I reconfirmed it again by deleting recordings until a single recording was available then the single recording is then available to download. It also doesn't matter which DVR as it is across the entire setup.

I also noticed earlier today that OOH was not 100%. Not all recordings on a DVR would show up. None are VOD or OTA. No rhyme or reason.

Sent from my iPad using DBSTalk


----------



## trh

jagrim said:


> I also noticed earlier today that OOH was not 100%. Not all recordings on a DVR would show up. None are VOD or OTA. No rhyme or reason.


Can you list a couple that aren't showing up?


----------



## jagrim

trh said:


> Can you list a couple that aren't showing up?


Going from memory as I am home now. I may get the wrong DVR name but you should get the point.

I had (3) recordings of "Person of Interest"- 1on HR 34 and (2) others on HR24-500 (Upstairs & Study). Only the 34 recording was showing up.

I had (10) recordings of "Two and a Half Men" that are split between the Hr34 a HR24-500 (Study). Only the Study recordings were showing up on OOH.

I could see if one specific DVR was not showing up but not the mish-mash of recordings.

No rhyme or reason.

Sent from my iPad using DBSTalk


----------



## dennisj00

I just spent the last hour or so trying the PC client and the DAFI / IOS client on iPad4. In general, most anything I tried to stream on the PC client worked fine. Probably less than 50% streamed from the iPad the first time.
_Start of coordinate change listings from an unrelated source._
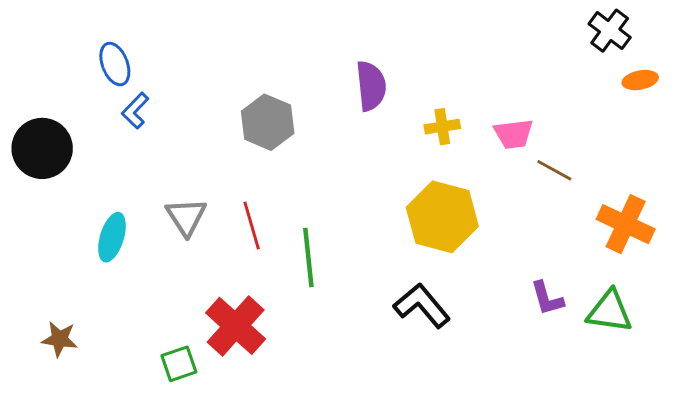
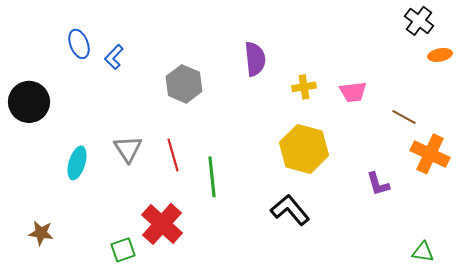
blue L-shape: (135, 111) -> (114, 57), moved
brown line: (554, 170) -> (404, 117), moved
purple L-shape: (547, 298) -> (378, 184), moved
green triangle: (610, 311) -> (423, 252), moved, size x0.7

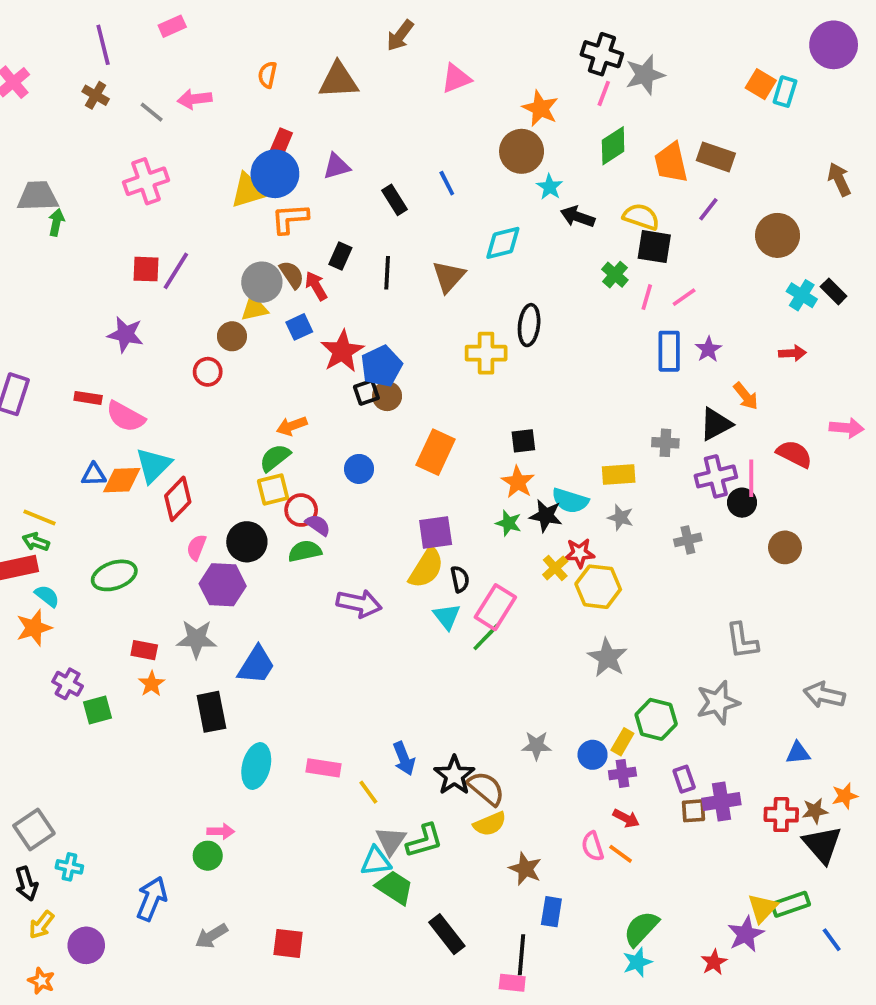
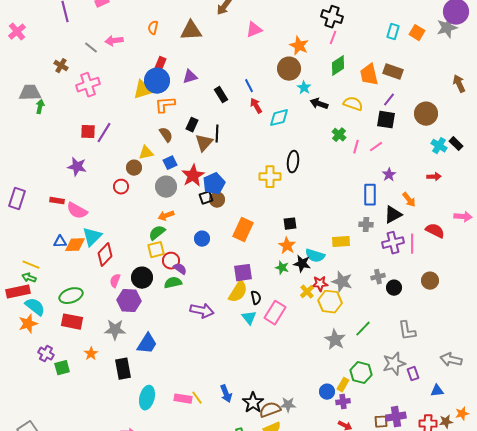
gray star: (645, 75) -> (447, 28), moved
cyan rectangle: (785, 92) -> (393, 32), moved
brown cross: (96, 95) -> (61, 66), moved
black square: (654, 247) -> (386, 120), moved
brown triangle: (449, 277) -> (204, 143), moved
gray circle: (262, 282) -> (166, 187), moved
red arrow: (316, 286) -> (256, 106), moved
blue rectangle: (669, 351) -> (370, 195), moved
black circle: (742, 503) -> (394, 288), moved
gray star: (621, 518) -> (342, 282), moved, size x1.5
cyan semicircle: (47, 596) -> (35, 307), size x1.5
green line: (486, 637) -> (363, 329), moved
red rectangle: (144, 650) -> (72, 322), moved, size x1.5
gray star: (536, 745) -> (288, 405), moved
purple rectangle: (684, 779) -> (413, 374), moved
brown semicircle: (486, 788) -> (270, 410), turned -60
yellow line: (368, 792) -> (197, 398), moved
Also DAFI took lots longer to start and play reliably. With a couple of crashes, it's not as stable and needs restarting after killing the multi-task more than the GG client for the ipad ever needed.


----------



## rcw119

GenieGo integration opportunities. Two of them have already been well documented here. The third...I must be missing something...

1. 30 second skip/FF
2. Downloading in the background
3. Deleting a program - I can't find where to do that!


----------



## Steve

rcw119 said:


> 3. Deleting a program - I can't find where to do that!


From the playlist , select the "on ipad" tab. Select a recording and go to "more info". There's a small "delete from iPad" trashcan above the cast and crew.


----------



## Go Beavs

rcw119 said:


> GenieGo integration opportunities. Two of them have already been well documented here. The third...I must be missing something...
> 
> 1. 30 second skip/FF
> 2. Downloading in the background
> 3. Deleting a program - I can't find where to do that!


Downloading in the background would be awesome. I tried loading up my ipad before leaving on vacation and it went to sleep in the middle of the download and has to start again when I wake it. "Looking for GenieGo", it says. It really needs to work like the old GenieGo app in this regard.

Using the scrub bar to ff through commercials is frustrating at best. Please bring back the 30 skip button.


----------



## dennisj00

Until it's upgraded, when you're downloading a group of programs, start one playing and go take a shower. (or something)


----------



## rcw119

Steve said:


> From the playlist , select the "on ipad" tab. Select a recording and go to "more info". There's a small "delete from iPad" trashcan above the cast and crew.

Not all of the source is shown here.